**Task to complete:** Your task is to show every line in the listing below that includes "mode".

**Data section:**
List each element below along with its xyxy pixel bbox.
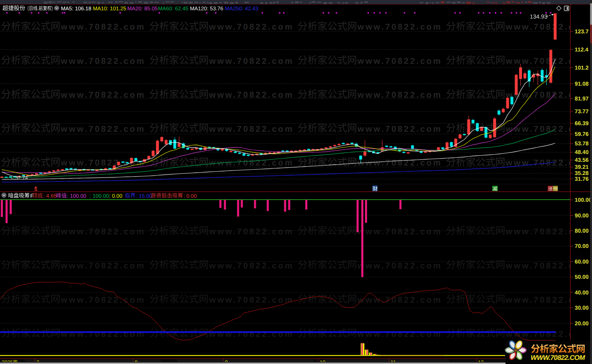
svg-text:73.77: 73.77: [575, 108, 589, 114]
svg-text:112.4: 112.4: [575, 47, 589, 53]
svg-text:MA20: 85.05: MA20: 85.05: [127, 5, 158, 12]
svg-text:MA60: 62.45: MA60: 62.45: [158, 5, 189, 12]
svg-text:48.40: 48.40: [575, 149, 589, 155]
svg-text:: 0.00: : 0.00: [183, 193, 197, 199]
svg-text:90.00: 90.00: [575, 212, 589, 219]
svg-text:MA250: 42.43: MA250: 42.43: [225, 5, 258, 12]
svg-text:MA120: 53.76: MA120: 53.76: [190, 5, 223, 12]
svg-text:20.00: 20.00: [575, 320, 589, 327]
svg-text:MA5: 106.18: MA5: 106.18: [61, 5, 91, 12]
svg-text:101.2: 101.2: [575, 65, 589, 71]
svg-text:80.00: 80.00: [575, 228, 589, 234]
svg-text:40.00: 40.00: [575, 289, 589, 296]
svg-text:S: S: [34, 187, 37, 192]
svg-text:53.78: 53.78: [575, 140, 589, 147]
svg-text:50.00: 50.00: [575, 274, 589, 280]
svg-text:66.39: 66.39: [575, 120, 589, 126]
svg-text:: 100.00: : 100.00: [67, 193, 87, 199]
svg-text:123.7: 123.7: [575, 28, 589, 35]
svg-text:: 15.00: : 15.00: [136, 193, 152, 199]
svg-text:91.08: 91.08: [575, 81, 589, 87]
svg-text:WWW.70822.COM: WWW.70822.COM: [531, 354, 585, 362]
svg-text:←32.74: ←32.74: [10, 175, 28, 181]
svg-text:: 0.00: : 0.00: [109, 193, 123, 199]
svg-text:31.76: 31.76: [575, 176, 589, 182]
svg-text:59.76: 59.76: [575, 131, 589, 137]
svg-text:134.93: 134.93: [530, 13, 548, 20]
svg-text:39.21: 39.21: [575, 164, 589, 170]
svg-text:43.56: 43.56: [575, 157, 589, 163]
svg-text:30.00: 30.00: [575, 305, 589, 311]
svg-text:70.00: 70.00: [575, 243, 589, 249]
svg-text:: 100.00: : 100.00: [90, 193, 109, 199]
svg-text:81.97: 81.97: [575, 96, 589, 102]
svg-text:: 4.65: : 4.65: [43, 193, 57, 199]
svg-text:MA10: 101.25: MA10: 101.25: [93, 5, 126, 12]
svg-text:100.00: 100.00: [575, 197, 592, 203]
svg-text:60.00: 60.00: [575, 259, 589, 265]
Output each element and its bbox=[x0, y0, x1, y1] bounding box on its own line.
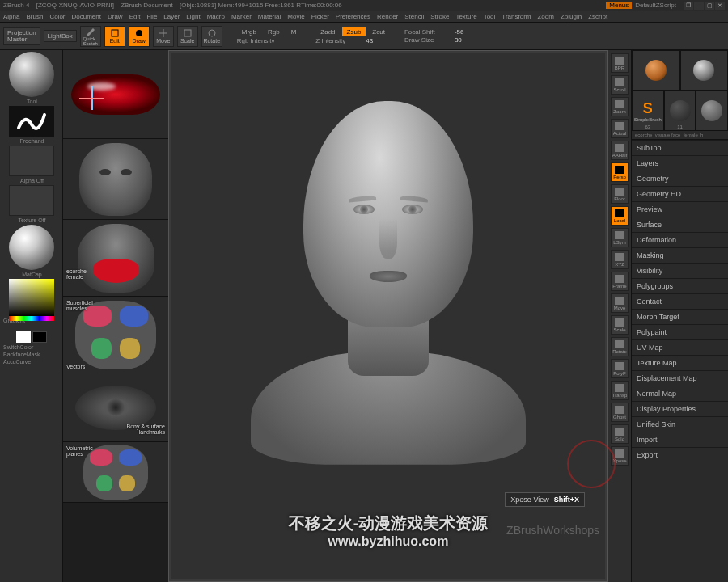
rail-persp-button[interactable]: Persp bbox=[611, 162, 629, 182]
material-preview[interactable] bbox=[9, 225, 54, 270]
rail-transp-button[interactable]: Transp bbox=[611, 381, 629, 400]
brush-cell-face[interactable] bbox=[632, 50, 680, 91]
projection-master-button[interactable]: Projection Master bbox=[3, 27, 40, 45]
rail-scale-button[interactable]: Scale bbox=[611, 315, 629, 335]
section-texture-map[interactable]: Texture Map bbox=[632, 355, 728, 370]
menu-texture[interactable]: Texture bbox=[455, 13, 476, 20]
menu-alpha[interactable]: Alpha bbox=[3, 13, 19, 20]
rail-actual-button[interactable]: Actual bbox=[611, 119, 629, 138]
menu-picker[interactable]: Picker bbox=[311, 13, 329, 20]
zsub-toggle[interactable]: Zsub bbox=[342, 27, 366, 36]
menu-stroke[interactable]: Stroke bbox=[430, 13, 449, 20]
rail-aahalf-button[interactable]: AAHalf bbox=[611, 141, 629, 160]
section-uv-map[interactable]: UV Map bbox=[632, 340, 728, 355]
reference-thumb-planes[interactable]: Volumetric planes bbox=[63, 442, 168, 503]
menu-transform[interactable]: Transform bbox=[502, 13, 531, 20]
zscript-label[interactable]: DefaultZScript bbox=[635, 2, 676, 9]
section-surface[interactable]: Surface bbox=[632, 217, 728, 232]
rail-ghost-button[interactable]: Ghost bbox=[611, 403, 629, 422]
texture-slot[interactable] bbox=[9, 185, 54, 216]
rail-polyf-button[interactable]: PolyF bbox=[611, 359, 629, 378]
menu-brush[interactable]: Brush bbox=[26, 13, 43, 20]
lightbox-button[interactable]: LightBox bbox=[44, 30, 77, 42]
menu-layer[interactable]: Layer bbox=[163, 13, 180, 20]
section-layers[interactable]: Layers bbox=[632, 155, 728, 171]
section-displacement-map[interactable]: Displacement Map bbox=[632, 370, 728, 386]
menu-material[interactable]: Material bbox=[258, 13, 281, 20]
alpha-slot[interactable] bbox=[9, 146, 54, 176]
menu-render[interactable]: Render bbox=[377, 13, 398, 20]
menus-button[interactable]: Menus bbox=[606, 2, 632, 9]
rail-zoom-button[interactable]: Zoom bbox=[611, 97, 629, 116]
rgb-intensity-slider[interactable]: Rgb Intensity bbox=[237, 37, 286, 44]
close-icon[interactable]: ✕ bbox=[715, 2, 725, 10]
menu-edit[interactable]: Edit bbox=[129, 13, 141, 20]
reference-thumb-color-zones[interactable]: Superficial muscles Vectors bbox=[63, 297, 168, 373]
move-mode-button[interactable]: Move bbox=[153, 26, 174, 47]
rail-solo-button[interactable]: Solo bbox=[611, 424, 629, 444]
color-picker[interactable] bbox=[9, 279, 54, 316]
menu-color[interactable]: Color bbox=[49, 13, 65, 20]
zcut-toggle[interactable]: Zcut bbox=[367, 27, 390, 36]
rail-frame-button[interactable]: Frame bbox=[611, 272, 629, 291]
section-preview[interactable]: Preview bbox=[632, 201, 728, 217]
rail-bpr-button[interactable]: BPR bbox=[611, 53, 629, 73]
brush-cell-eraser[interactable] bbox=[696, 91, 728, 131]
minimize-icon[interactable]: — bbox=[694, 2, 704, 10]
section-contact[interactable]: Contact bbox=[632, 293, 728, 309]
accu-curve-toggle[interactable]: AccuCurve bbox=[2, 359, 61, 365]
draw-size-slider[interactable]: Draw Size bbox=[404, 36, 453, 44]
section-visibility[interactable]: Visibility bbox=[632, 263, 728, 278]
rail-xyz-button[interactable]: XYZ bbox=[611, 250, 629, 269]
focal-shift-slider[interactable]: Focal Shift bbox=[404, 28, 453, 36]
menu-preferences[interactable]: Preferences bbox=[336, 13, 370, 20]
quick-sketch-button[interactable]: Quick Sketch bbox=[80, 26, 101, 47]
menu-light[interactable]: Light bbox=[186, 13, 200, 20]
swatch-secondary[interactable] bbox=[32, 331, 47, 343]
m-toggle[interactable]: M bbox=[286, 27, 302, 36]
mrgb-toggle[interactable]: Mrgb bbox=[237, 27, 261, 36]
menu-draw[interactable]: Draw bbox=[108, 13, 123, 20]
section-polypaint[interactable]: Polypaint bbox=[632, 324, 728, 340]
section-morph-target[interactable]: Morph Target bbox=[632, 309, 728, 324]
switch-color-button[interactable]: SwitchColor bbox=[2, 344, 61, 350]
section-geometry-hd[interactable]: Geometry HD bbox=[632, 186, 728, 201]
rail-move-button[interactable]: Move bbox=[611, 293, 629, 313]
menu-document[interactable]: Document bbox=[72, 13, 101, 20]
section-normal-map[interactable]: Normal Map bbox=[632, 386, 728, 401]
reference-thumb-face-gray[interactable] bbox=[63, 139, 168, 220]
z-intensity-slider[interactable]: Z Intensity bbox=[315, 37, 364, 44]
brush-cell-sphere[interactable] bbox=[680, 50, 729, 91]
brush-cell-alpha[interactable]: 11 bbox=[664, 91, 696, 131]
rail-local-button[interactable]: Local bbox=[611, 206, 629, 226]
zadd-toggle[interactable]: Zadd bbox=[315, 27, 340, 36]
menu-macro[interactable]: Macro bbox=[207, 13, 225, 20]
brush-preview[interactable] bbox=[9, 52, 54, 97]
window-restore-icon[interactable]: ❐ bbox=[684, 2, 693, 10]
section-subtool[interactable]: SubTool bbox=[632, 140, 728, 155]
hue-strip[interactable] bbox=[9, 316, 54, 321]
edit-mode-button[interactable]: Edit bbox=[104, 26, 125, 47]
rail-scroll-button[interactable]: Scroll bbox=[611, 75, 629, 95]
reference-thumb-eye[interactable]: Bony & surface landmarks bbox=[63, 373, 168, 442]
maximize-icon[interactable]: ▢ bbox=[705, 2, 714, 10]
rail-rotate-button[interactable]: Rotate bbox=[611, 337, 629, 356]
reference-thumb-face-mask[interactable]: ecorche female bbox=[63, 220, 168, 297]
menu-zplugin[interactable]: Zplugin bbox=[561, 13, 582, 20]
section-masking[interactable]: Masking bbox=[632, 247, 728, 263]
brush-cell-simple[interactable]: SSimpleBrush63 bbox=[632, 91, 664, 131]
section-display-properties[interactable]: Display Properties bbox=[632, 401, 728, 416]
scale-mode-button[interactable]: Scale bbox=[177, 26, 198, 47]
menu-movie[interactable]: Movie bbox=[287, 13, 304, 20]
menu-file[interactable]: File bbox=[146, 13, 157, 20]
section-polygroups[interactable]: Polygroups bbox=[632, 278, 728, 293]
rgb-toggle[interactable]: Rgb bbox=[263, 27, 285, 36]
viewport[interactable]: Xpose ViewShift+X 不移之火-动漫游戏美术资源 www.byzh… bbox=[168, 50, 608, 582]
menu-tool[interactable]: Tool bbox=[484, 13, 496, 20]
draw-mode-button[interactable]: Draw bbox=[129, 26, 150, 47]
rotate-mode-button[interactable]: Rotate bbox=[201, 26, 222, 47]
backface-mask-toggle[interactable]: BackfaceMask bbox=[2, 352, 61, 357]
menu-zscript[interactable]: Zscript bbox=[588, 13, 607, 20]
section-export[interactable]: Export bbox=[632, 447, 728, 462]
stroke-preview[interactable] bbox=[9, 106, 54, 137]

**Written solution:**
move-mode-button[interactable]: Move bbox=[153, 26, 174, 47]
edit-mode-button[interactable]: Edit bbox=[104, 26, 125, 47]
scale-mode-button[interactable]: Scale bbox=[177, 26, 198, 47]
draw-mode-button[interactable]: Draw bbox=[129, 26, 150, 47]
rotate-mode-button[interactable]: Rotate bbox=[201, 26, 222, 47]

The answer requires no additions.